• [WHAT TO DO] Go line by line through the data and copy those with the word "KitchenAid".

• [DATASET RECORDS]
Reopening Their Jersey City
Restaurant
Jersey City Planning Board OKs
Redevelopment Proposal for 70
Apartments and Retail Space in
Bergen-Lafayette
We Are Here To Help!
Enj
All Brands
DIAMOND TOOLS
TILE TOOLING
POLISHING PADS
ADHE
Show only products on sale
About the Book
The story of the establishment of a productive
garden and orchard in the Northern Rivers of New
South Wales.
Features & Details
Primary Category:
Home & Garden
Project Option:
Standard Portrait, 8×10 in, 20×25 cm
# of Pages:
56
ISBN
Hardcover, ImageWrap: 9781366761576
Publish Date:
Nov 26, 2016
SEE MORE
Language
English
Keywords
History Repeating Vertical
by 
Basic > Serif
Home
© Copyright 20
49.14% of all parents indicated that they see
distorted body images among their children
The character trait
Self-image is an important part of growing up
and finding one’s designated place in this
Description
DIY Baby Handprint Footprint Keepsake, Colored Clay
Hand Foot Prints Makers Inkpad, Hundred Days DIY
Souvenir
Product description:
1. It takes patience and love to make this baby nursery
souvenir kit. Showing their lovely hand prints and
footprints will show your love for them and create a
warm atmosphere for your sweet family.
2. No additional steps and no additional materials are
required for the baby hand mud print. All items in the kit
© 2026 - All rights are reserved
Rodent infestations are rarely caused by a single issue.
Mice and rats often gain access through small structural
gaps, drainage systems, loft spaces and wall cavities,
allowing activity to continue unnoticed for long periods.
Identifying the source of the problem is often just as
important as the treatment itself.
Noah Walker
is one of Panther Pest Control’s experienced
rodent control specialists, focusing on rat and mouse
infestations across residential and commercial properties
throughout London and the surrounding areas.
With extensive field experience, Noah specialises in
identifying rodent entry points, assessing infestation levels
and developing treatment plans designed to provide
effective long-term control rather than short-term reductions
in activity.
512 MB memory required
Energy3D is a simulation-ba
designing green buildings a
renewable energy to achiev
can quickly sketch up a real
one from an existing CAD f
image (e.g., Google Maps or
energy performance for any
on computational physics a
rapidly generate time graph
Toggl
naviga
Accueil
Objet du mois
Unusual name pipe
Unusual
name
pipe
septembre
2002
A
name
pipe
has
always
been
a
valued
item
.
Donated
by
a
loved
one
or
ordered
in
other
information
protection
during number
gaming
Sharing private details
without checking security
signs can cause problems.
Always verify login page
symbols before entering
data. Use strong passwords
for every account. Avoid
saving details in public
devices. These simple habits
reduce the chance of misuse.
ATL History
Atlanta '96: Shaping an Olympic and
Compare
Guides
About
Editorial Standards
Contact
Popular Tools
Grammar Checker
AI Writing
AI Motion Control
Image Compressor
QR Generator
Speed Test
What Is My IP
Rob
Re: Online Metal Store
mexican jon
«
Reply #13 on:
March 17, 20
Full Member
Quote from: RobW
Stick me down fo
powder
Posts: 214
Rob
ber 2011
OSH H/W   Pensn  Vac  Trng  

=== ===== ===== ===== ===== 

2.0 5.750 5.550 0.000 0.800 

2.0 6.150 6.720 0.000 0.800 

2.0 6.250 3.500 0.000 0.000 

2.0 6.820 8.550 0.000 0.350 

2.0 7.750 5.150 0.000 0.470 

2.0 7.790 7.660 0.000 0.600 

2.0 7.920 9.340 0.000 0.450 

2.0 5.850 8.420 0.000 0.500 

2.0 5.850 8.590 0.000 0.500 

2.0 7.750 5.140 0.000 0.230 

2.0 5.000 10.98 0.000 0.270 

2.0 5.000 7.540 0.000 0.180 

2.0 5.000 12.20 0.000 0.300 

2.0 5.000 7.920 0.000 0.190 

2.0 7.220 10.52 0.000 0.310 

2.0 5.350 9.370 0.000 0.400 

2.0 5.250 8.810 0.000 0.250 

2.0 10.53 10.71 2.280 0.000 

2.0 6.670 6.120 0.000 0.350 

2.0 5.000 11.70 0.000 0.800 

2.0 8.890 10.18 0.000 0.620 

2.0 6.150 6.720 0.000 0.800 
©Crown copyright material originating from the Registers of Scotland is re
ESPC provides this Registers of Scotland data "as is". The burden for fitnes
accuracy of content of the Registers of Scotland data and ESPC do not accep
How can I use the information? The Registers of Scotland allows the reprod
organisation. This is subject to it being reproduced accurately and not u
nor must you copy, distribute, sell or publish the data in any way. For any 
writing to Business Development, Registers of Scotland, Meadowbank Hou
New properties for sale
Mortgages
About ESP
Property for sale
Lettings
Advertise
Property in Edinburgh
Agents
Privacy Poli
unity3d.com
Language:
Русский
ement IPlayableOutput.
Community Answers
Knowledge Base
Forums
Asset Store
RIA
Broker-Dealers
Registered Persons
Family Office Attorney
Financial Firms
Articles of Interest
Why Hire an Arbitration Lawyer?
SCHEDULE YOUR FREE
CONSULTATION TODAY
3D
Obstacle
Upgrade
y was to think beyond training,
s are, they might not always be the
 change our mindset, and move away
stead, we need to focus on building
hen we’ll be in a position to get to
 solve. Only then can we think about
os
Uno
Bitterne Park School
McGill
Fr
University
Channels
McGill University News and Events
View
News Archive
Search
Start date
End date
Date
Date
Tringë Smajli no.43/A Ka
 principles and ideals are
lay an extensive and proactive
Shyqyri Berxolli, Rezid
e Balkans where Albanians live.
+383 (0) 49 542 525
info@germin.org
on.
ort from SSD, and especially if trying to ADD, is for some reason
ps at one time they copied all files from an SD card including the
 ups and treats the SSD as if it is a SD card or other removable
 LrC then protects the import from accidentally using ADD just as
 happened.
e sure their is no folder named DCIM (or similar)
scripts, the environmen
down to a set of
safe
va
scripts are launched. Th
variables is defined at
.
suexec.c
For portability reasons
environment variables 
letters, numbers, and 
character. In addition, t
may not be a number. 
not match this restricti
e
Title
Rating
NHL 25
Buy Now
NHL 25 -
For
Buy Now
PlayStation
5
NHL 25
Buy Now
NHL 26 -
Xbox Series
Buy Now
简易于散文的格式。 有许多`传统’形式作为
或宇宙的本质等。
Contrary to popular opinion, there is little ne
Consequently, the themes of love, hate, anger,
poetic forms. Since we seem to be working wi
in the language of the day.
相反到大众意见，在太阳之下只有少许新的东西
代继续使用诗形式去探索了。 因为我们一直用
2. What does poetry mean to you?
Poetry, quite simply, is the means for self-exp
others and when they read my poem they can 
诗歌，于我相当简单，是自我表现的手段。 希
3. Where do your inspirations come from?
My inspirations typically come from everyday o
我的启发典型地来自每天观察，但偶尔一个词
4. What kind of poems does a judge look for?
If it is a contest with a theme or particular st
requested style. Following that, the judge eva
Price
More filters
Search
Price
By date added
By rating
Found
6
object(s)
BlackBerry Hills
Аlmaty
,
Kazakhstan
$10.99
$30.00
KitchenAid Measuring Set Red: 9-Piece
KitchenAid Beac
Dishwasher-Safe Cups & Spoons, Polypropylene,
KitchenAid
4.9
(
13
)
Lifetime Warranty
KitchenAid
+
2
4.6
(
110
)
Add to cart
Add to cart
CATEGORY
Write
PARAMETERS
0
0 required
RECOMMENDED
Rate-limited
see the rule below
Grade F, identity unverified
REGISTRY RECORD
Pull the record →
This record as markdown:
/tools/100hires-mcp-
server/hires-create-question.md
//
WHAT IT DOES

• [YOUR RESPONSE]
KitchenAid Measuring Set Red: 9-Piece
KitchenAid Beac
KitchenAid
KitchenAid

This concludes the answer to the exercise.